DOC HOME SITE MAP MAN PAGES GNU INFO SEARCH PRINT BOOK
 

(sed.info.gz) Regular Expressions

Info Catalog (sed.info.gz) Addresses (sed.info.gz) sed Programs (sed.info.gz) Common Commands
 
 Overview of Regular Expression Syntax
 =====================================
 
    To know how to use `sed', people should understand regular
 expressions ("regexp" for short).  A regular expression is a pattern
 that is matched against a subject string from left to right.  Most
 characters are "ordinary": they stand for themselves in a pattern, and
 match the corresponding characters in the subject.  As a trivial
 example, the pattern
 
           The quick brown fox
 
 matches a portion of a subject string that is identical to itself.  The
 power of regular expressions comes from the ability to include
 alternatives and repetitions in the pattern.  These are encoded in the
 pattern by the use of "special characters", which do not stand for
 themselves but instead are interpreted in some special way.  Here is a
 brief description of regular expression syntax as used in `sed'.
 
 `CHAR'
      A single ordinary character matches itself.
 
 `*'
      Matches a sequence of zero or more instances of matches for the
      preceding regular expression, which must be an ordinary character,
      a special character preceded by `\', a `.', a grouped regexp (see
      below), or a bracket expression.  As a GNU extension, a postfixed
      regular expression can also be followed by `*'; for example, `a**'
      is equivalent to `a*'.  POSIX 1003.1-2001 says that `*' stands for
      itself when it appears at the start of a regular expression or
      subexpression, but many nonGNU implementations do not support this
      and portable scripts should instead use `\*' in these contexts.
 
 `\+'
      As `*', but matches one or more.  It is a GNU extension.
 
 `\?'
      As `*', but only matches zero or one.  It is a GNU extension.
 
 `\{I\}'
      As `*', but matches exactly I sequences (I is a decimal integer;
      for portability, keep it between 0 and 255 inclusive).
 
 `\{I,J\}'
      Matches between I and J, inclusive, sequences.
 
 `\{I,\}'
      Matches more than or equal to I sequences.
 
 `\(REGEXP\)'
      Groups the inner REGEXP as a whole, this is used to:
 
         * Apply postfix operators, like `\(abcd\)*': this will search
           for zero or more whole sequences of `abcd', while `abcd*'
           would search for `abc' followed by zero or more occurrences
           of `d'.  Note that support for `\(abcd\)*' is required by
           POSIX 1003.1-2001, but many non-GNU implementations do not
           support it and hence it is not universally portable.
 
         * Use back references (see below).
 
 `.'
      Matches any character, including newline.
 
 `^'
      Matches the null string at beginning of line, i.e. what appears
      after the circumflex must appear at the beginning of line.

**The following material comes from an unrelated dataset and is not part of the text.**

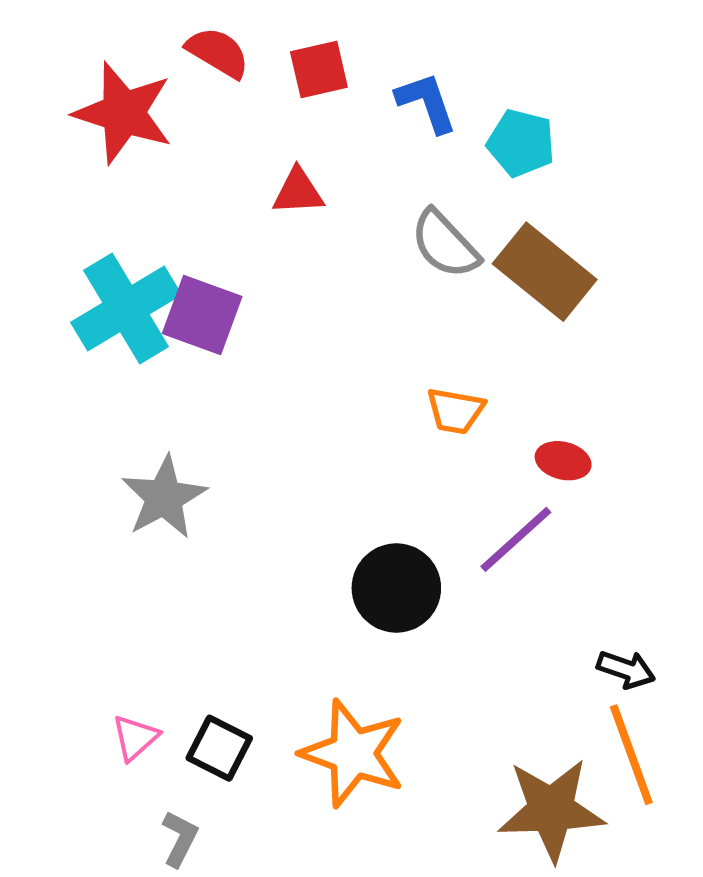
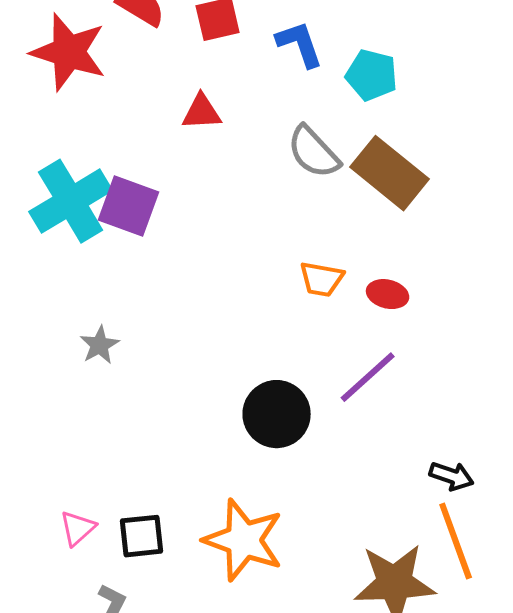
red ellipse: (563, 461) -> (388, 294), moved
gray star: (164, 497) -> (100, 345), size x0.6
black square: (219, 748) -> (142, 536), turned -33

      `^#include' will match only lines where `#include' is the first
      thing on line--if there are spaces before, for example, the match
      fails.  `^' acts as a special character only at the beginning of
      the regular expression or subexpression (that is, after `\(' or
      `\|').  Portable scripts should avoid `^' at the beginning of a
      subexpression, though, as POSIX allows implementations that treat
      `^' as an ordinary character in that context.
 
 `$'
      It is the same as `^', but refers to end of line.  `$' also acts
      as a special character only at the end of the regular expression
      or subexpression (that is, before `\)' or `\|'), and its use at
      the end of a subexpression is not portable.
 
 `[LIST]'
 `[^LIST]'
      Matches any single character in LIST: for example, `[aeiou]'
      matches all vowels.  A list may include sequences like
      `CHAR1-CHAR2', which matches any character between (inclusive)
      CHAR1 and CHAR2.
 
      A leading `^' reverses the meaning of LIST, so that it matches any
      single character _not_ in LIST.  To include `]' in the list, make
      it the first character (after the `^' if needed), to include `-'
      in the list, make it the first or last; to include `^' put it
      after the first character.
 
      The characters `$', `*', `.', `[', and `\' are normally not
      special within LIST.  For example, `[\*]' matches either `\' or
      `*', because the `\' is not special here.  However, strings like
      `[.ch.]', `[=a=]', and `[:space:]' are special within LIST and
      represent collating symbols, equivalence classes, and character
      classes, respectively, and `[' is therefore special within LIST
      when it is followed by `.', `=', or `:'.  Also, when not in
      `POSIXLY_CORRECT' mode, special escapes like `\n' and `\t' are
      recognized within LIST.   Escapes.
 
 `REGEXP1\|REGEXP2'
      Matches either REGEXP1 or REGEXP2.  Use parentheses to use complex
      alternative regular expressions.  The matching process tries each
      alternative in turn, from left to right, and the first one that
      succeeds is used.  It is a GNU extension.
 
 `REGEXP1REGEXP2'
      Matches the concatenation of REGEXP1 and REGEXP2.  Concatenation
      binds more tightly than `\|', `^', and `$', but less tightly than
      the other regular expression operators.
 
 `\DIGIT'
      Matches the DIGIT-th `\(...\)' parenthesized subexpression in the
      regular expression.  This is called a "back reference".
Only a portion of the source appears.